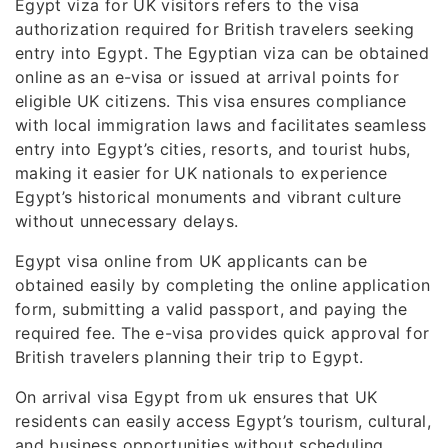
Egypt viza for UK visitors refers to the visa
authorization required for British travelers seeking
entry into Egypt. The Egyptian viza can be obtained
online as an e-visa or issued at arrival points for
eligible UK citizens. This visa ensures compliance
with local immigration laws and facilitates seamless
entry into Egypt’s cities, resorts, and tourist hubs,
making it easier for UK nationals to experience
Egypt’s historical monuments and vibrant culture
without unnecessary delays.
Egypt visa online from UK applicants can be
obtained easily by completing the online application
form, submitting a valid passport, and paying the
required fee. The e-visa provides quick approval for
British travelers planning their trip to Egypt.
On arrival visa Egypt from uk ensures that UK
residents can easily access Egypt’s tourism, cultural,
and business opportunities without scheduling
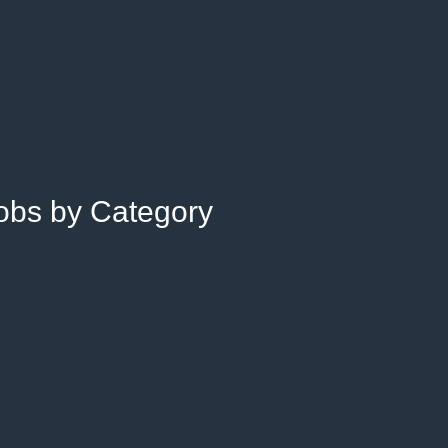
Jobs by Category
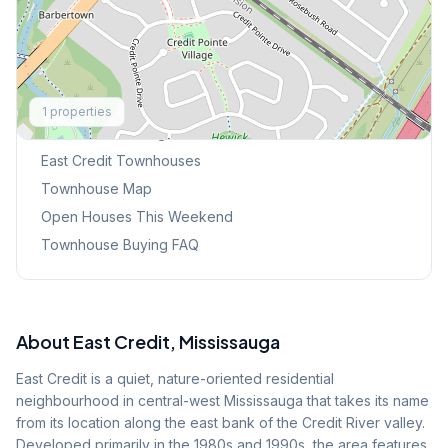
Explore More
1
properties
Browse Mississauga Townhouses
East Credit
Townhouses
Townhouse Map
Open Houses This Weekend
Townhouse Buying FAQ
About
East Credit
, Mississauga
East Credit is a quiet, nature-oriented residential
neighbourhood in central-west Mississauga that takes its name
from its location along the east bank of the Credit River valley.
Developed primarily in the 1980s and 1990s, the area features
###
Problem description
Having found the line with "Townhouse Map", transcribe it and each line after it to the end of the entries, with no other lines.

Answer to this problem
Townhouse Map
Open Houses This Weekend
Townhouse Buying FAQ
About
East Credit
, Mississauga
East Credit is a quiet, nature-oriented residential
neighbourhood in central-west Mississauga that takes its name
from its location along the east bank of the Credit River valley.
Developed primarily in the 1980s and 1990s, the area features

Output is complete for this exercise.